Belum tentu juga kan?

Hidup seharusnya tidak begitu. Hidup itu bukan tentang untung rugi. Hidup ini bukan soal hitungan matematis seperti dalam perdagangan.

Hidup itu bukan aritmatika.

Yang bisa seenaknya ditentukan siapa masuk mana dan kenapa masuk sana.

Dan, ya, saya akui, kadang-kadang saya juga ingin bunuh diri. Walau kemudian hanya sampai selintas pikiran tanpa realisasi yang memadai. Keinginan itu seringkali terlintas ketika segalanya menjadi rumit.

Bagi kalian yang belum pernah merasakan badai seperti itu, kalian harus bersyukur karena itu tandanya kalian sangat beruntung. Tapi tak ada salahnya juga kalau kalian memahami bagaimana rasanya ketika seseorang ingin mengakhiri hidupnya.

Rasanya seakan semua udara ditakdirkan untuk tidak berada di sekitarmu. Seperti kau terpenjara pada ruang kedap tanpa ada yang mendengar teriakanmu. Seakan sesorang mencengkeram erat jantungmu dan serpihan jarum keluar dari dalam sana. Susah bernafas dan merasa sangat tercekik. Rasanya seperti senyum adalah bukan bagian dari dirimu. 

Mungkin tidak akan ada rasa sakit yang jauh lebih hebat dari itu semua, bahkan neraka sekalipun.

Kau berjalan, makan, dan melakukan segala hal tanpa tahu apa tujuan akhir dari segalanya. Kau merasa tidak berharga, tidak pantas bahagia, dan tidak akan ada yang perubahan seandainya kita mati sekalipun.

Saat-saat kelam itu meledak, kau akan butuh distraksi… sebuah pengalihan dari rasa sakit tak kasat matamu.

Kamu butuh terluka, secara fisik kalau perlu. Karena hanya dengan demikian segalanya akan nampak sedikit lebih lapang di dalam. Kamu akan merasa luka fisikmu adalah pengalih yang sempurna. Sebuah pelarian yang menakjubkan sekaligus mengerikan.

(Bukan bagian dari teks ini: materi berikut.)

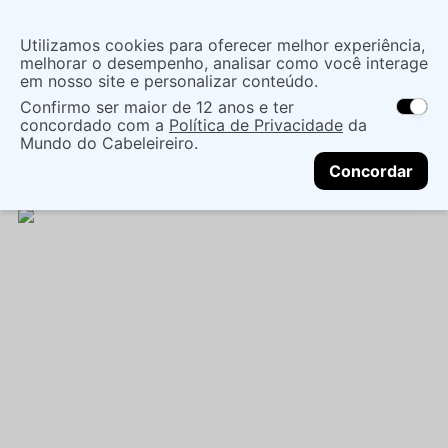
Insira uma
Utilizamos cookies para oferecer melhor experiência,
localização
melhorar o desempenho, analisar como você interage
em nosso site e personalizar conteúdo.
O que você procura?
Confirmo ser maior de 12 anos e ter
As ofertas e opções de entrega variam de
concordado com a
Política de Privacidade
da
acordo com a região.
Não sei meu CEP
Cabelo
Marcas Tradicionais
Fixadores
Mundo do Cabeleireiro.
CONTINUAR
GEL DEFINIDOR S LINE DAY AFTER 300G - SALON
Concordar
LINE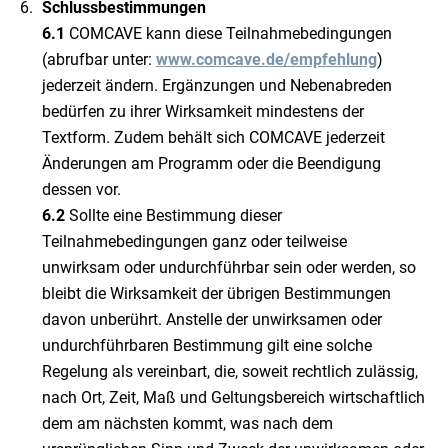
Schlussbestimmungen
6.1
COMCAVE kann diese Teilnahmebedingungen
(abrufbar unter:
www.comcave.de/empfehlung
)
jederzeit ändern. Ergänzungen und Nebenabreden
bedürfen zu ihrer Wirksamkeit mindestens der
Textform. Zudem behält sich COMCAVE jederzeit
Änderungen am Programm oder die Beendigung
dessen vor.
6.2
Sollte eine Bestimmung dieser
Teilnahmebedingungen ganz oder teilweise
unwirksam oder undurchführbar sein oder werden, so
bleibt die Wirksamkeit der übrigen Bestimmungen
davon unberührt. Anstelle der unwirksamen oder
undurchführbaren Bestimmung gilt eine solche
Regelung als vereinbart, die, soweit rechtlich zulässig,
nach Ort, Zeit, Maß und Geltungsbereich wirtschaftlich
dem am nächsten kommt, was nach dem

Tidak jarang bukan kita menemukan mereka dengan sayatan silet di pergelangan tangan? Atau orang dengan tato dan tindik yang jumlahnya tidak masuk akal berkeliaran di sekitar kita? Mereka yang seperti itu, suka rasa sakit secara fisik, karena luka fisik mengalihkan perhatian mereka dari luka yang terjadi di dalam.

Untungnya… saya masih belum menato atau menindik tubuh saya. Soalnya orang yang bertato (katanya) susah kalau melamar kerja *melantur

Tapi sebenarnya tulisan ini bukan tentang saya dan kenapa tubuh saya belum ditato atau ditindik. Ini tentang seseorang, teman lama saya.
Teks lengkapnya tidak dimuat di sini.